Thursday, September 06, 2001
Schools to seek input on designs
Monroe district studies five construction options
By Sue Kiesewetter
Enquirer Contributor
MONROE Building one, 200,000-square-foot building that includes separate gymnasiums and cafeterias for elementary and secondary students is the latest option for Monroe Local Schools.
Drawings of each of five options will be offered for comment this weekend at Monroe's City Fest. The district's booth will be staffed by administrators, board members and architects from Steed-Hammond-Paul Inc., the firm that put together the plans. They were developed based on comments from a phone survey, design team and focus groups.
Monroe voters will be asked Nov. 6 to approve a $29.9 million bond issue to build one or more schools, depending on the final facility plan.
Superintendent Arnol Elam said he hopes to announce the plan this month.

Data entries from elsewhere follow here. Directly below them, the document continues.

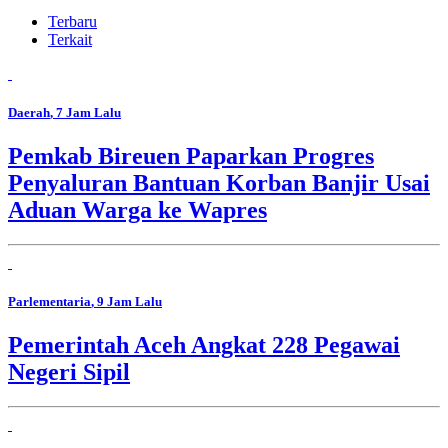
Terbaru
Terkait
Daerah
, 7 Jam Lalu
Pemkab Bireuen Paparkan Progres
Penyaluran Bantuan Korban Banjir Usai
Aduan Warga ke Wapres
Parlementaria
, 9 Jam Lalu
Pemerintah Aceh Angkat 228 Pegawai
Negeri Sipil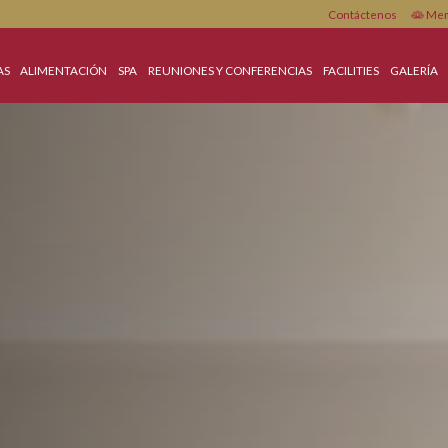
Cont
OFERTAS
ALIMENTACIÓN
SPA
REUNIONES Y CONFERENCIAS
FACILI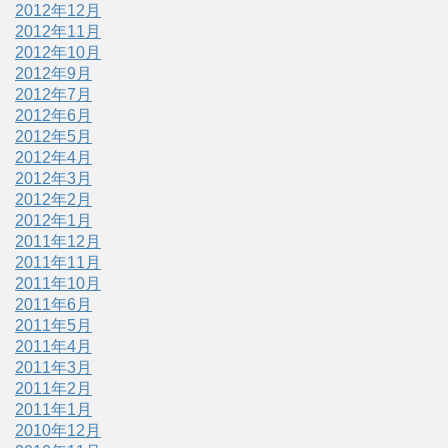
2012年12月
2012年11月
2012年10月
2012年9月
2012年7月
2012年6月
2012年5月
2012年4月
2012年3月
2012年2月
2012年1月
2011年12月
2011年11月
2011年10月
2011年6月
2011年5月
2011年4月
2011年3月
2011年2月
2011年1月
2010年12月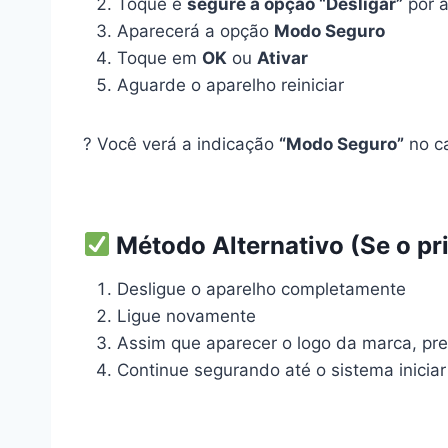
Toque e
segure a opção “Desligar”
por 
Aparecerá a opção
Modo Seguro
Toque em
OK
ou
Ativar
Aguarde o aparelho reiniciar
? Você verá a indicação
“Modo Seguro”
no ca
Método Alternativo (Se o pr
Desligue o aparelho completamente
Ligue novamente
Assim que aparecer o logo da marca, pr
Continue segurando até o sistema iniciar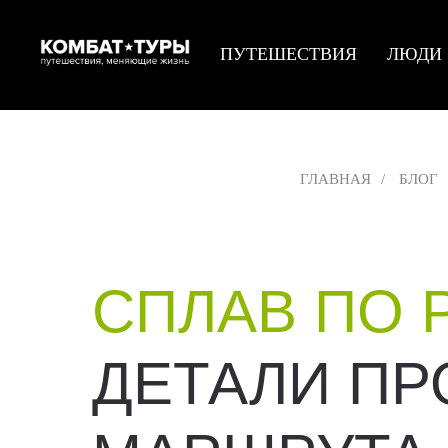
ПУТЕШЕСТВИЯ
ЛЮДИ
ГЛАВНАЯ
/
БЛОГ
СПЛАВ ПО 
ДЕТАЛИ ПР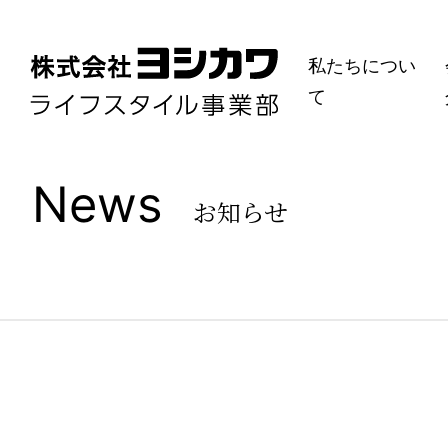
私たちについ
て
News
お知らせ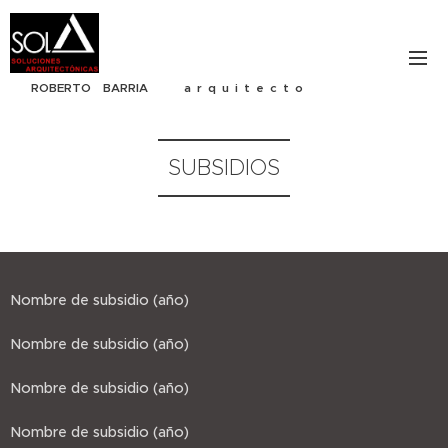
ROBERTO BARRIA a r q u i t e c t o
SUBSIDIOS
Nombre de subsidio (año)
Nombre de subsidio (año)
Nombre de subsidio (año)
Nombre de subsidio (año)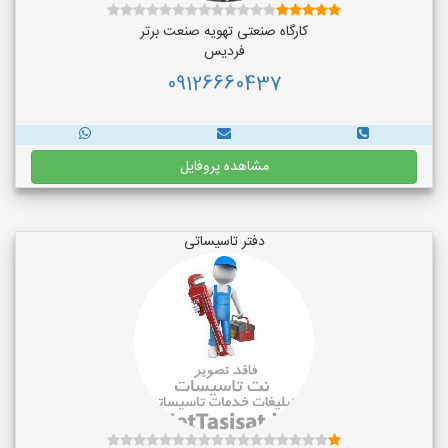
کارگاه صنعتی تهویه صنعت برتر
فردیس
09126660437
مشاهده پروفایل
دفتر تاسیساتی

It's a school for the entire community, lead architect Michael Dingeldein said Tuesday evening when making a presentation before the Monroe Board of Education.

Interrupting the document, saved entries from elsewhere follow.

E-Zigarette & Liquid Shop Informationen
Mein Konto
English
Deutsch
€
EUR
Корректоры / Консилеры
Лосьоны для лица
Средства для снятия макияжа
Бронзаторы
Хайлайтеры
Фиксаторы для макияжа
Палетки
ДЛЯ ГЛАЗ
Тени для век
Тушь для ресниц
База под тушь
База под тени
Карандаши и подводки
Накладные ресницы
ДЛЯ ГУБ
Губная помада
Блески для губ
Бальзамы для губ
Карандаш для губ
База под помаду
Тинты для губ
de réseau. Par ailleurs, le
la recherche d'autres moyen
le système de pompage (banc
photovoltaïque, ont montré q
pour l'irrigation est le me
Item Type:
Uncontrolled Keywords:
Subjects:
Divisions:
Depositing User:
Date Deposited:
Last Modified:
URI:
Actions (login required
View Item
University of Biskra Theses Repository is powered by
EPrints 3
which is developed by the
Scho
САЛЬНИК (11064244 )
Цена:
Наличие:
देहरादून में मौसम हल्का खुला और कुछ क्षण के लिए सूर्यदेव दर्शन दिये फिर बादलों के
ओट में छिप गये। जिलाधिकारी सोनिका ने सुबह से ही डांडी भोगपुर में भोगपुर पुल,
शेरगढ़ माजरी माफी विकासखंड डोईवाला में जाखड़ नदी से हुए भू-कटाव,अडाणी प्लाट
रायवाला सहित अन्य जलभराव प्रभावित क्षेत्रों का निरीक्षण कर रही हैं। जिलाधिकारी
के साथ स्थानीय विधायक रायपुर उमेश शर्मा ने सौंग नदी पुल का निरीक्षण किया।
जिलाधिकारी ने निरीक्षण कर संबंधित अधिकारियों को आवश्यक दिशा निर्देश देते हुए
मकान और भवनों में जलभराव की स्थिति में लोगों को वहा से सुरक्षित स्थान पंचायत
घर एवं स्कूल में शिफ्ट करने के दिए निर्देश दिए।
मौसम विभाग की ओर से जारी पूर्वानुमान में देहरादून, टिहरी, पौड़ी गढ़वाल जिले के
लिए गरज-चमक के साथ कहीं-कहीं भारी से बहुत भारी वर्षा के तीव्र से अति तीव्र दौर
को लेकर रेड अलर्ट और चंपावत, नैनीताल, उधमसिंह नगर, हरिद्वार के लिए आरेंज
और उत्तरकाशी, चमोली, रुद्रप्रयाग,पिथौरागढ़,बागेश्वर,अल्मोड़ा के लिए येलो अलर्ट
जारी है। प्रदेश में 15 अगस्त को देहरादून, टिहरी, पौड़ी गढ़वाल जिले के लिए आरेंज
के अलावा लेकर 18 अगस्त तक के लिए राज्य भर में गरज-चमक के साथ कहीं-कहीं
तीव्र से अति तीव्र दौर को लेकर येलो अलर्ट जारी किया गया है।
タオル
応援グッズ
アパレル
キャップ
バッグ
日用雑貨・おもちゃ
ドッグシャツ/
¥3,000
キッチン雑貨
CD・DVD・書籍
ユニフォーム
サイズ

The main thing we heard from the community is age-appropriate separation and equal opportunity for students in grades K-12, Mr. Dingeldein said.

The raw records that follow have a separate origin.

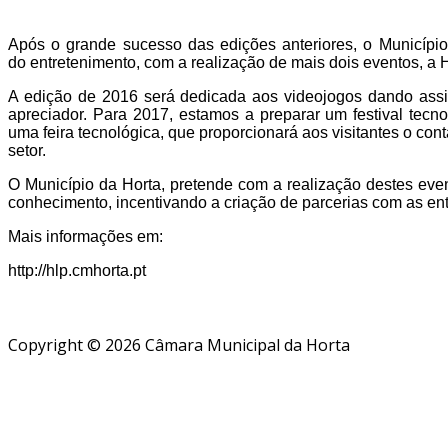
Após o grande sucesso das edições anteriores, o Município
do entretenimento, com a realização de mais dois eventos, 
A edição de 2016 será dedicada aos videojogos dando assim
apreciador. Para 2017, estamos a preparar um festival tec
uma feira tecnológica, que proporcionará aos visitantes o co
setor.
O Município da Horta, pretende com a realização destes even
conhecimento, incentivando a criação de parcerias com as enti
Mais informações em:
http://hlp.cmhorta.pt
Copyright © 2026 Câmara Municipal da Horta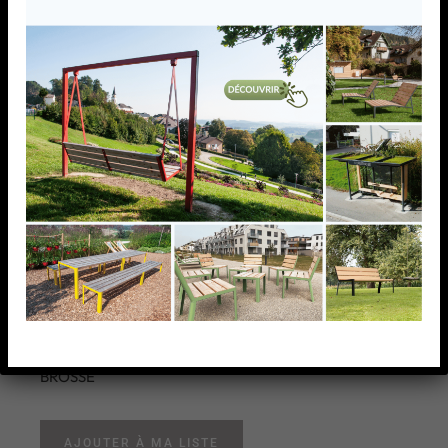
SPHERE CREUSE
D50X2,0MM, INSERT
M6,AISI316 BROSSE
SPHERE CREUSE D50X2,0MM, INSERT M6,AISI316
BROSSE
AJOUTER À MA LISTE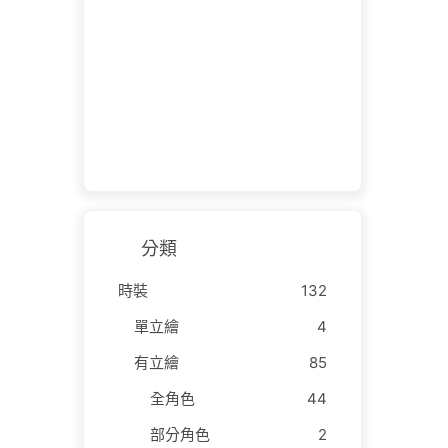
分類
時裝
132
單立繪
4
有立繪
85
全角色
44
部分角色
2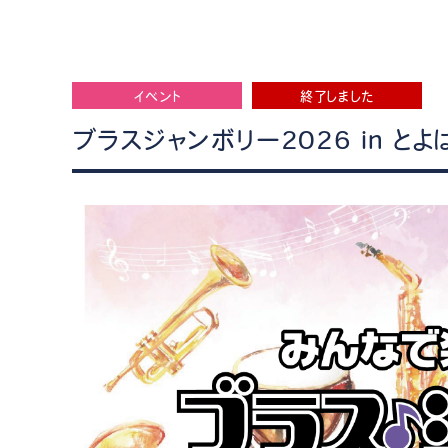
イベント
終了しました
ブラスジャンボリー2026 in とよ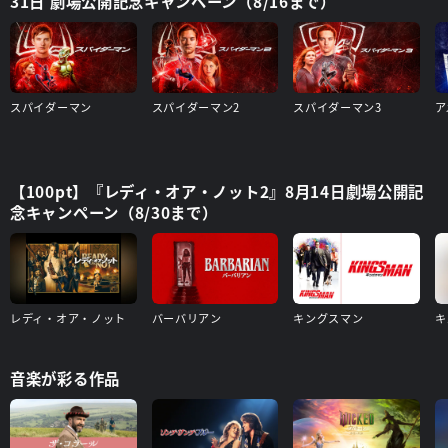
31日 劇場公開記念キャンペーン（8/16まで）
スパイダーマン
スパイダーマン2
スパイダーマン3
【100pt】『レディ・オア・ノット2』8月14日劇場公開記
念キャンペーン（8/30まで）
レディ・オア・ノット
バーバリアン
キングスマン
音楽が彩る作品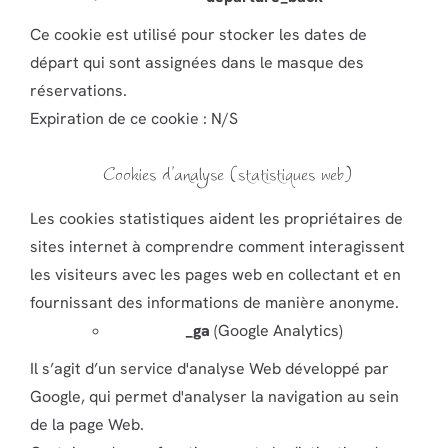
Ce cookie est utilisé pour stocker les dates de
départ qui sont assignées dans le masque des
réservations.
Expiration de ce cookie : N/S
Cookies d’analyse (statistiques web)
Les cookies statistiques aident les propriétaires de
sites internet à comprendre comment interagissent
les visiteurs avec les pages web en collectant et en
fournissant des informations de manière anonyme.
_ga
(Google Analytics)
Il s’agit d’un service d'analyse Web développé par
Google, qui permet d'analyser la navigation au sein
de la page Web.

To accomplish that, a large central core could be built that would include a library accessible to the community.
The core area also would include one kitchen with two eating areas one for elementary and the other for junior/senior high students.
There would be a large, competition-size gymnasium that could be divided into two for the junior/senior high school, and a smaller one for the elementary students that would be built adjacent to the elementary eating area. The core also would contain an auditorium for use by the community and elementary, junior or senior high school students.
On one side of the core area would be a rotunda-shaped entrance for elementary school students.
The other side would contain an octagon-shaped entrance for the junior/senior high school.
The facility could be built on the flat area atop the hill at the recently purchased Matson Farm at the northeast corner of Ohio 63 and Yankee Road.
Doing that would make the school visible in much of Monroe, Mr. Dingeldein said. The cost is about $29.9 million.
Building the school would provide more classroom space than separate buildings because of less duplication, Mr. Elam said.
For example, one large kitchen would serve all grades.
This isn't the final solution, Mr. Dingeldein said. We want to ask the community, "Is this what you had in mind?'
The other options for comment are:
Build an elementary school for grades K-6 and a junior-senior high school on one new site. The two would be built off of a central core area that would have space used by both schools such as a cafeteria, gymnasium and theater or multipurpose room.
Build one large school on a new site. Wings off the central core area would separate different grade level groupings.
Renovate the elementary school for grades K-6, construct a second elementary for grades K-6 on a new site and build a 7-12 school at a different location.
Renovate the elementary school for use as a junior high school, and build an elementary school and a high school on a new site.